I have been working on a problem which required summation of rows followed by summation of the columns of a 2D array (matrix). I noticed the column summation was faster than the row summation, which to me goes against what I learned about memory access coalescence.

I extracted the summations to test this in isolation and found that column summations were about twice as fast as the row summations. I would have expected this to be the other way around since the row summations read contiguous data. I am obviously missing something, or being completely blind, and was wondering if anyone can see the reason for this. Below are the kernels I tested.

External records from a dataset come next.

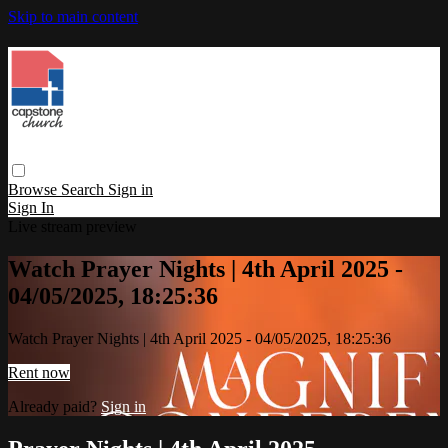
Skip to main content
Browse
Search
Sign in
Sign In
Live stream preview
Watch Prayer Nights | 4th April 2025 -
04/05/2025, 18:25:36
Watch Prayer Nights | 4th April 2025 - 04/05/2025, 18:25:36
Rent now
Already paid?
Sign in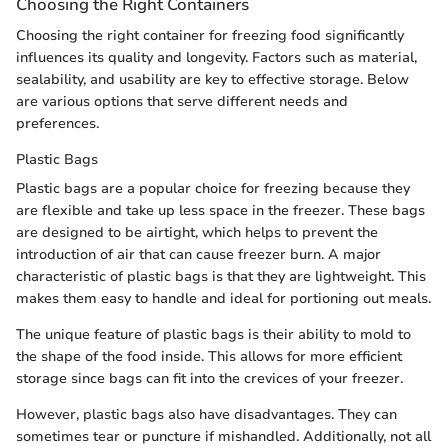
Choosing the Right Containers
Choosing the right container for freezing food significantly
influences its quality and longevity. Factors such as material,
sealability, and usability are key to effective storage. Below
are various options that serve different needs and
preferences.
Plastic Bags
Plastic bags are a popular choice for freezing because they
are flexible and take up less space in the freezer. These bags
are designed to be airtight, which helps to prevent the
introduction of air that can cause freezer burn. A major
characteristic of plastic bags is that they are lightweight. This
makes them easy to handle and ideal for portioning out meals.
The unique feature of plastic bags is their ability to mold to
the shape of the food inside. This allows for more efficient
storage since bags can fit into the crevices of your freezer.
However, plastic bags also have disadvantages. They can
sometimes tear or puncture if mishandled. Additionally, not all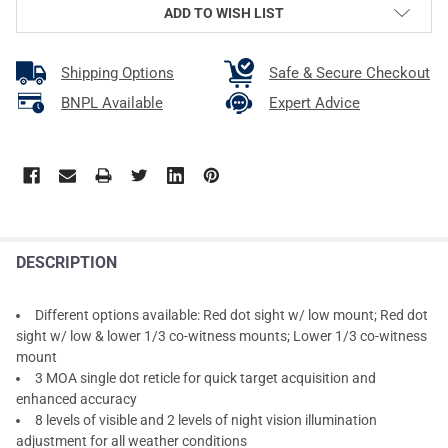
ADD TO WISH LIST
Shipping Options
Safe & Secure Checkout
BNPL Available
Expert Advice
DESCRIPTION
Different options available: Red dot sight w/ low mount; Red dot
sight w/ low & lower 1/3 co-witness mounts; Lower 1/3 co-witness
mount
3 MOA single dot reticle for quick target acquisition and
enhanced accuracy
8 levels of visible and 2 levels of night vision illumination
adjustment for all weather conditions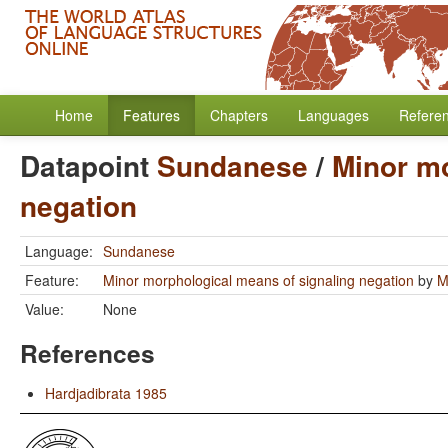
Home
Features
Chapters
Languages
Refere
Datapoint
Sundanese
/
Minor mo
negation
Language:
Sundanese
Feature:
Minor morphological means of signaling negation
by
M
Value:
None
References
Hardjadibrata 1985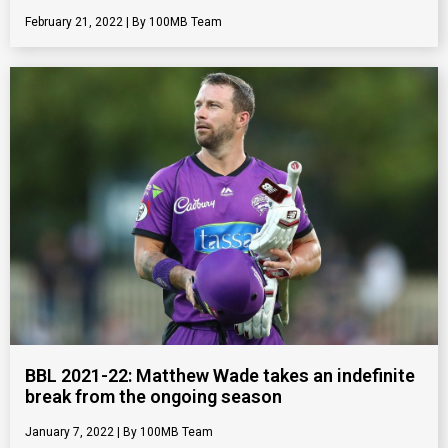
February 21, 2022
100MB Team
BBL 2021-22: Matthew Wade takes an indefinite
break from the ongoing season
January 7, 2022
100MB Team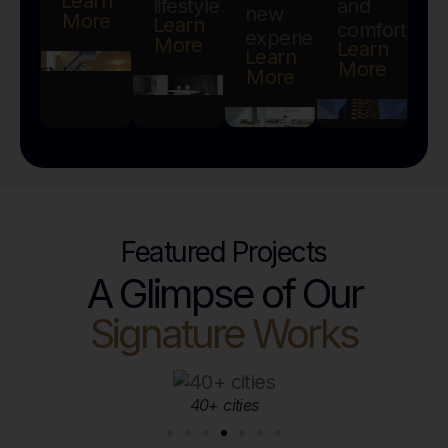
Learn
lifestyle.
and
new
More
Learn
comfort.
experiences.
More
Learn
Learn
More
More
Featured Projects
A Glimpse of Our
Signature Works
10,000+ happy clients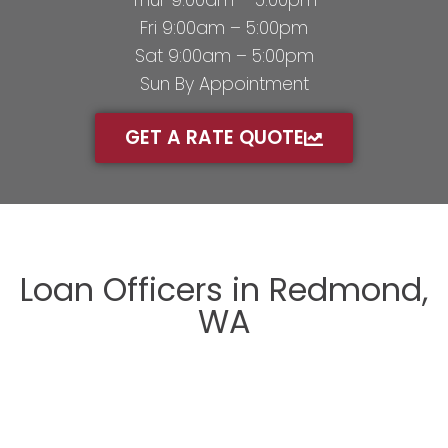
Thur 9:00am – 5:00pm
Fri 9:00am – 5:00pm
Sat 9:00am – 5:00pm
Sun By Appointment
GET A RATE QUOTE
Loan Officers in Redmond,
WA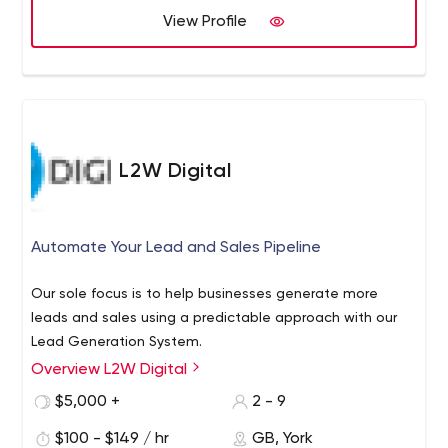
View Profile
L2W Digital
Automate Your Lead and Sales Pipeline
Our sole focus is to help businesses generate more
leads and sales using a predictable approach with our
Lead Generation System.
Overview L2W Digital
$5,000 +
2 - 9
$100 - $149 / hr
GB, York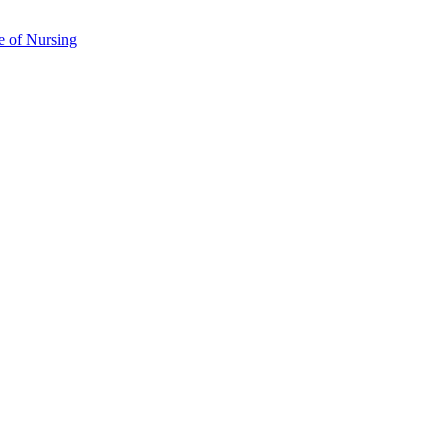
e of Nursing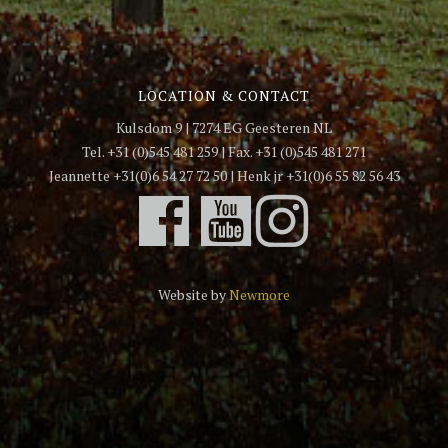
LOCATION & CONTACT
Kulsdom 9 | 7274 EG Geesteren NL
Tel. +31 (0)545 481 259 | Fax. +31 (0)545 481 271
Jeannette +31(0)6 54 27 72 50 | Henk jr +31(0)6 55 82 56 43
Website by
Newmore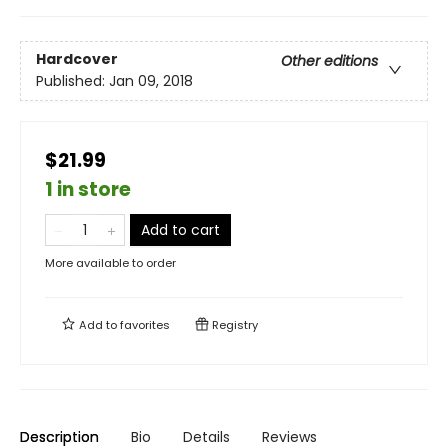
Hardcover
Other editions
Published:
Jan 09, 2018
$21.99
1 in store
Add to cart
More available to order
Add to
favorites
Registry
Description
Bio
Details
Reviews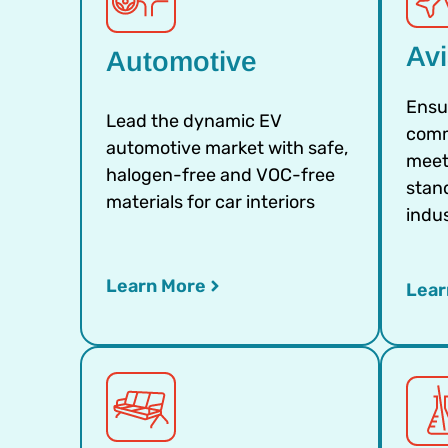
Avi
Automotive
Ensu
Lead the dynamic EV
comm
automotive market with safe,
meet
halogen-free and VOC-free
stand
materials for car interiors
indu
Learn More
Lear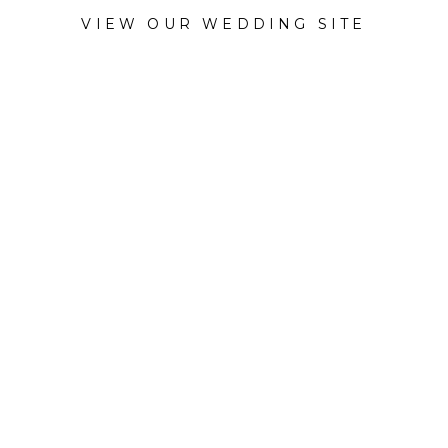
VIEW OUR WEDDING SITE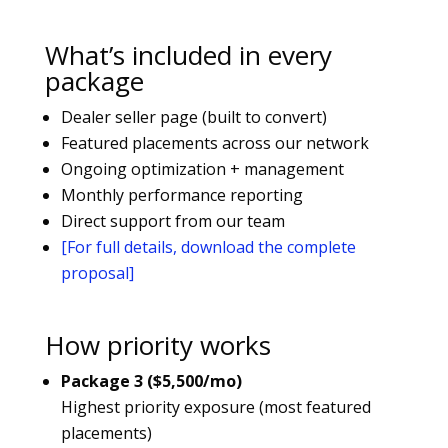
What’s included in every
package
Dealer seller page (built to convert)
Featured placements across our network
Ongoing optimization + management
Monthly performance reporting
Direct support from our team
[For full details, download the complete
proposal]
How priority works
Package 3 ($5,500/mo)
Highest priority exposure (most featured
placements)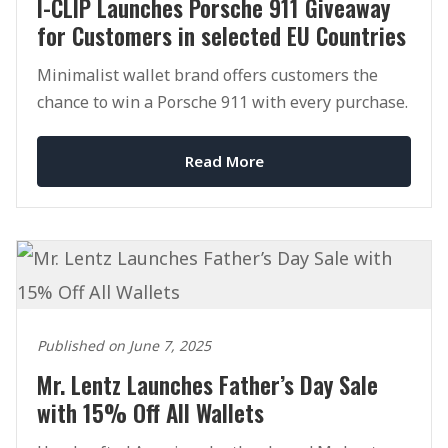
I-CLIP Launches Porsche 911 Giveaway
for Customers in selected EU Countries
Minimalist wallet brand offers customers the
chance to win a Porsche 911 with every purchase.
Read More
Published on June 7, 2025
Mr. Lentz Launches Father’s Day Sale
with 15% Off All Wallets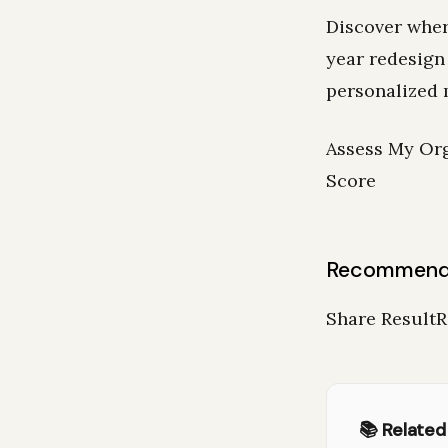
Discover wher
year redesign
personalized 
Assess My Org
Score
Recommend
Share Result
📚 Related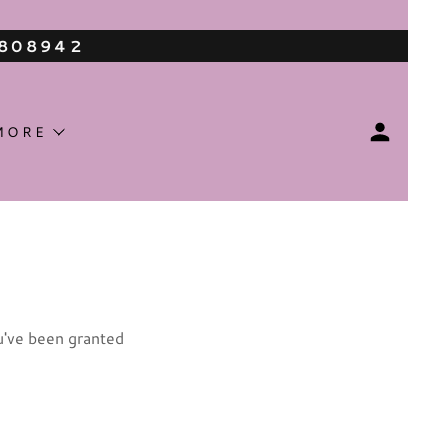
3808942
MORE
ou've been granted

The first sums the value 1.0 across the rows:

```
static __global__ void dRowSum(float* d_row_sum) {
// get indecies
unsigned int s_tx = threadIdx.x;
unsigned int s_ty = threadIdx.y;
unsigned int d_ty = BLOCKSIZE * blockIdx.y + threadIdx.y;
// Create shared mem CP
__shared__ float s_C[BLOCKSIZE][BLOCKSIZE];
// @@ ... ms
s_C[s_ty][s_tx] = 1.0;
__syncthreads();
// Sum reduce each column of C
// @@ ... ms
for (unsigned int stride = blockDim.x / 2; stride >= 1; stride >>= 1) {
__syncthreads();
if (s_tx < stride) {
s_C[s_ty][s_tx] += s_C[s_ty][s_tx + stride];
}
}
__syncthreads();
// Save col 0 to global mem
// @@ ... ms
if (s_tx == 0) {
d_row_sum[d_ty] = s_C[s_ty][0];
}
}
```

The second sums the value 1.0 across the columns:

```
static __global__ void dColSum(float* d_col_sum) {
// get indecies
unsigned int s_tx = threadIdx.x;
unsigned int d_tx = BLOCKSIZE * blockIdx.x + threadIdx.x;
unsigned int s_ty = threadIdx.y;
// Create shared mem NFC
__shared__ float s_C[BLOCKSIZE][BLOCKSIZE];
// @@ ... ms
s_C[s_ty][s_tx] = 1.0;
__syncthreads();
// Sum reduce each column of C
// @@ ... ms
for (unsigned int stride = blockDim.y / 2; stride >= 1; stride >>= 1) {
__syncthreads();
if (s_ty < stride) {
s_C[s_ty][s_tx] += s_C[s_ty + stride][s_tx];
}
}
__syncthreads();
// Save row 0 to global mem
// @@ ... ms
if (s_ty == 0) {
d_col_sum[d_tx] = s_C[0][s_tx];
}
}
```

For a 500x500 block test on a Quadro FX1800M (compute capability 1.2), I got these results:

Grid setup 500 x 500 blocks :: 16 * 16 threads

Running: !!

Row Sum Time : 1018.276978

Col Sum Time : 390.657013

But whyyyyy???

Any pointers in the right direction would be greatly appreciated.